第十二章
晏殊言出了山洞,在山林間朝著北臨軍營的方向走了半晌,直至暮色開始降臨,她才見到前來尋她的晏家軍。
晏殊言歸來,倒真是幾家歡喜幾家愁。
這廂,她居於帳中,莫語俯身跪地,道:“主子,莫語愧對將軍臨行之托,令主子身陷險境,望主子責罰。”
晏殊言令他起身,繼而又道:“無妨,錯不在你。若非那夜我去了那處斷崖,行刺之事便不會發生。說來說去,錯理應在我。”
莫語還想開口,卻被晏殊言打斷:“莫語,你去拿些傷藥,來此替我包紮。
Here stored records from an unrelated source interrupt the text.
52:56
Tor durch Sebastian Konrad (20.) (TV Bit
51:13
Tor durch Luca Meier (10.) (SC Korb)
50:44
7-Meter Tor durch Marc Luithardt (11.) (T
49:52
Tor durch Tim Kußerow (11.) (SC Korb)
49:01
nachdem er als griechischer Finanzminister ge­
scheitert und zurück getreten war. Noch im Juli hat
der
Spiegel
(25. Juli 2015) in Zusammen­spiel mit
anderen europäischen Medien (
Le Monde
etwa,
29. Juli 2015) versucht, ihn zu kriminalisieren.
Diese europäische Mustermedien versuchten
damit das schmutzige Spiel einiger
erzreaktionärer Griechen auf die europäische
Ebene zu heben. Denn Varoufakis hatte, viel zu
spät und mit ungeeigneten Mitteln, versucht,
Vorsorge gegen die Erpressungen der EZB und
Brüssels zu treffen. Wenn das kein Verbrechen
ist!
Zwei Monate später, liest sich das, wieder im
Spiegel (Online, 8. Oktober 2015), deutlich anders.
”
莫語領命,正欲轉身離開,卻又聽得晏殊言道:“罷了,你先去將腰上的傷口包紮了再來此處。現下你我皆受了傷,近些日子自然是不比平常,一切須更為謹慎行事。”她早便注意到莫語的臉色有些蒼白,細看之下才知原是他腰上有刀傷,與他在林中會麵後,一直忙於趕路回營地,倒未曾提及此事。
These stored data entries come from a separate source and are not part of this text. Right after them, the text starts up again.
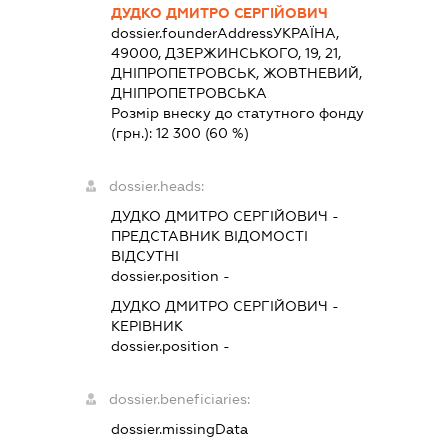
ДУДКО ДМИТРО СЕРГІЙОВИЧ
dossier.founderAddress
УКРАЇНА,
49000, ДЗЕРЖИНСЬКОГО, 19, 21,
ДНІПРОПЕТРОВСЬК, ЖОВТНЕВИЙ,
ДНІПРОПЕТРОВСЬКА
Розмір внеску до статутного фонду
(грн.):
12 300
(60 %)
dossier.heads:
ДУДКО ДМИТРО СЕРГІЙОВИЧ
-
ПРЕДСТАВНИК
ВІДОМОСТІ
ВІДСУТНІ
dossier.position -
ДУДКО ДМИТРО СЕРГІЙОВИЧ
-
КЕРІВНИК
dossier.position -
dossier.beneficiaries:
dossier.missingData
“主子的身子自然比我更為重要,莫語還是先替主子救治。為主子包紮好傷口後,莫語再去療傷也不遲。”他仍舊堅持道。
“這是命令!若是不從,便以違抗軍令處置。”晏殊言見莫語有些執拗,便正色道。
莫語見她態度如此強硬,便隻得告辭離開,前去療傷。他雖然麵色有些蒼白,臉上卻浮起淡淡紅暈,眸中光芒,仿若星光斑斕。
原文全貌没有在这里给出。